Her views were echoed by José Manuel Fernández, from the Spanish Federation of Young Researchers. “When research career is over, researchers wonder whether or not to continue their investigation. In Spain it has taken 15 years to get contracts from fellowships. A quality research career needs flexibility, stability and continuity, avoiding brain drain to other countries. The doctoral thesis should end with contracts to avoid working for free. “
Another country suffering from brain drain is Greece. “If education is expensive, try ignorance” Varvara Trachana, an assistant professor of cell biology at the University of Thessaly in Larissa–whose appointment has been pending for two years. “In Greece, there are researchers who carry two to four years without a steady job or with very precarious contracts. As a result, brain drain and exile have reached outrageous levels.

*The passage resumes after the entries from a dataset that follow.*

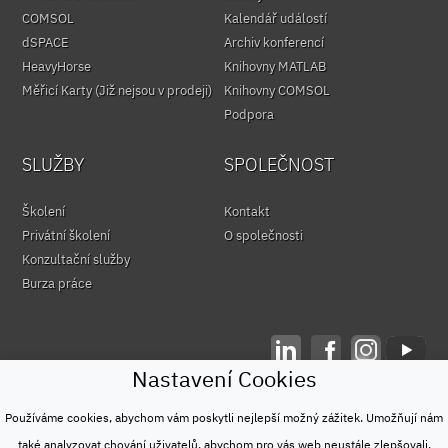
COMSOL
Kalendář událostí
dSPACE
Archiv konferencí
HeavyHorse
Knihovny MATLAB
Měřicí Karty (Již nejsou v prodeji)
Knihovny COMSOL
Podpora
SLUŽBY
SPOLEČNOST
Školení
Kontakt
Privátní školení
O společnosti
Konzultační služby
Burza práce
Nastavení Cookies
© HUMUSOFT 1991 - 2026
Ochrana osobních údajů
Používáme cookies, abychom vám poskytli nejlepší možný zážitek. Umožňují nám
&
také analyzovat chování uživatelů, abychom pro vás web neustále zlepšovali.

Since 2010 there has been no call for new places in Greece in any universities or research centres. “The staff has been reduced and the quality of higher education and scientific research has been degraded. The budgets of universities and research centres have been reduced by 50%, and the subscriptions to scientific journals have been not renewed. The Greek Ministry of Education wants to reduce by 40% more the staff working in universities,” concluded Trachana.
In the discussion it emerged that it would not be a problem if 30% of researchers were to leave these Southern European countries as long as they attracted the same amount of researchers. Currently, this is obviously not the case.
Italy suffers from the same kind of problems too, according to Francesco Sylos Labini, albeit with a different intensity. “Politicians are interested in the short term, not in the long term. Then, the issue is how to make them interested in science? Science requires money and time, and also exploring new ways of exploration. I am a member of ROARS (Return On Academic ReSearch) to fight the neoliberal attack to education and research. I am also involved in feeding the public discussion with scientific evidence from the academic world, that is essential in order to find the way in a world where ideology and economic interests dictate the agenda”, explained the Italian researcher.
Finally, the discussion focused on the lack of long-term planning in research. Moro-Martín said we need a state agency that controls a multi-year budget, with a long-term scientific policy.